The City of Culture
Let me do an unashamed plug for the City of Culture. Ah, come on……really…..you don’t know what I’m talking about? Whenever I mentioned to friends that we were going for a few days to the City of Culture, those who knew what I was talking about replied something like this: “What, you’re going to ‘ull? Why? Who in their right mind goes to ‘ull?”.
That reaction is, sadly, all too common. Kingston upon Hull (to give it its full name), the place that nobody visits because it is out there, on a limb, and you never go near it on your way to anywhere else. The people who end up in Hull only do so because they are actually going to Hull……..for some strange reason (apparently). The place that everyone loves to mock……but I’m now going to put the lie on that.
Hull is a happening place, especially now it has been elevated to the status of City of Culture. It began the year with an almighty bang, with a firework display second only to what happened on the Thames at New Year. Go to Hull this year and you will find museums bulging with special exhibitions, art galleries with veritable masterpieces, theatre and musical events going on in the most unexpected places. The Ferens art gallery has a Francis Bacon and a stunning Rembrandt. The University Art Gallery is displaying BP prize winning exhibits. The Museum Quarter in the old town will keep you happily engaged for hours, from the history of slavery and its abolition (William Wilberforce was MP for Hull), to a splendidly bedecked museum of transport and street life (including a whole section on the history of the bicycle).
You can take a taxi ride that introduces you to the past and present of the city, or take a walk over the Humber Bridge wearing a pair of headphones, listening to readings, poems and music that will enhance your walk. We spent a whole morning in the aquarium known as The Deep, happily absorbed in the dazzling variety of sea creatures, competing with excited toddlers and their parents for space next to the aquaria.
The day’s activities over, one evening we escaped to nearby Beverley, to its Minster, and let the dulcet tones of the Minster choir waft over us at their choral evensong. The other evening was spent back at the Museum Quarter where the History Troupe, under the leadership of Rob Bell, led us engagingly through the history of the Great War, digging beneath the surface to reveal the fortunes and misfortunes of the many thousands of Hullensians who fought and died in that dreadful conflict. In Run for the Line, the story celebrates the life of the outstanding HKR rugby player, Jack Harrison, scorer of a record 52 tries in one season. But we are constantly brought back to the hardships suffered by the people of Hull, to the deaths in the Pal’s battalions which were decimated on the first day of the Battle of the Somme, and of the 7,500 men who perished and the 25,000 other casualties who were left maimed, both physically and mentally, by the brutality of warfare.
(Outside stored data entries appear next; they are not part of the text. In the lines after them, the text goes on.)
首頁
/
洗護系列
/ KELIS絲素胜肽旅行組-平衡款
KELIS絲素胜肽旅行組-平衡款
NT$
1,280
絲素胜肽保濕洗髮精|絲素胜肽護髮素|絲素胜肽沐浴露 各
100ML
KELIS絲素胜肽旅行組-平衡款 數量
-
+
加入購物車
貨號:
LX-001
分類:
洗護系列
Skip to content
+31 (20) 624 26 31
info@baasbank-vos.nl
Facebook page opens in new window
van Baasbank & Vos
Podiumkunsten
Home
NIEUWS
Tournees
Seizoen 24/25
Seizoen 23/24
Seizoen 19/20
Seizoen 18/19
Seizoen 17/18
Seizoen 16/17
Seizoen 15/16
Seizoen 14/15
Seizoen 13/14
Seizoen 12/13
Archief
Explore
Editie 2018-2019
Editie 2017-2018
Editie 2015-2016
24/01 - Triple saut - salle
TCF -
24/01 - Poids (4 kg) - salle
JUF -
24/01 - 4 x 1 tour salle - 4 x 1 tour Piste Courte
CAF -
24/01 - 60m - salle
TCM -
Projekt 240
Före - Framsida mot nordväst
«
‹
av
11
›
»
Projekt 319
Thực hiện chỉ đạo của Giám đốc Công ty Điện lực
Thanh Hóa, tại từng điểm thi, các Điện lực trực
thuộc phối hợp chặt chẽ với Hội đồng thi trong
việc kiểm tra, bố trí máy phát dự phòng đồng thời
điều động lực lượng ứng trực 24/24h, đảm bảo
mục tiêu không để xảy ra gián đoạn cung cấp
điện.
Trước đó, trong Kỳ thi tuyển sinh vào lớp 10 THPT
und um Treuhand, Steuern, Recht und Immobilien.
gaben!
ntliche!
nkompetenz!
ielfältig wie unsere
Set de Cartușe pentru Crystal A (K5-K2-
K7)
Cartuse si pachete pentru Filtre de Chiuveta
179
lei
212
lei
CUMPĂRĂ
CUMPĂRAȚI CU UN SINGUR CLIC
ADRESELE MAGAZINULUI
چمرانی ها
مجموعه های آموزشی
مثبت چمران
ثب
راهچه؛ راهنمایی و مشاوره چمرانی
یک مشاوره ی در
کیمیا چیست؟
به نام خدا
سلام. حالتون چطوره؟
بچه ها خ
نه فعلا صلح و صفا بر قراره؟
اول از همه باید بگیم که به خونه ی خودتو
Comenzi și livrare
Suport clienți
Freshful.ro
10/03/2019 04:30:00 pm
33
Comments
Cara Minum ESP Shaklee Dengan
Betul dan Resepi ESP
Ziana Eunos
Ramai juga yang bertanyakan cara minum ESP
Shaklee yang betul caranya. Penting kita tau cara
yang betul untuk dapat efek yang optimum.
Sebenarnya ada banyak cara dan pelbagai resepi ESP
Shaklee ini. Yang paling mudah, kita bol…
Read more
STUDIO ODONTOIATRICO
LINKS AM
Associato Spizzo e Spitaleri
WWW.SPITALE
The readings and the songs were scripted from the collection of narrative poems written by Rob Bell, entitled Sharp Street, and the power of the music alongside the descriptive narrations left the audience deeply moved.
Before 2017 is out, make a decision to spend some time in Hull. Ignore what all your friends say about the city. As likely as not, they will never have been there. I guarantee you will be entranced.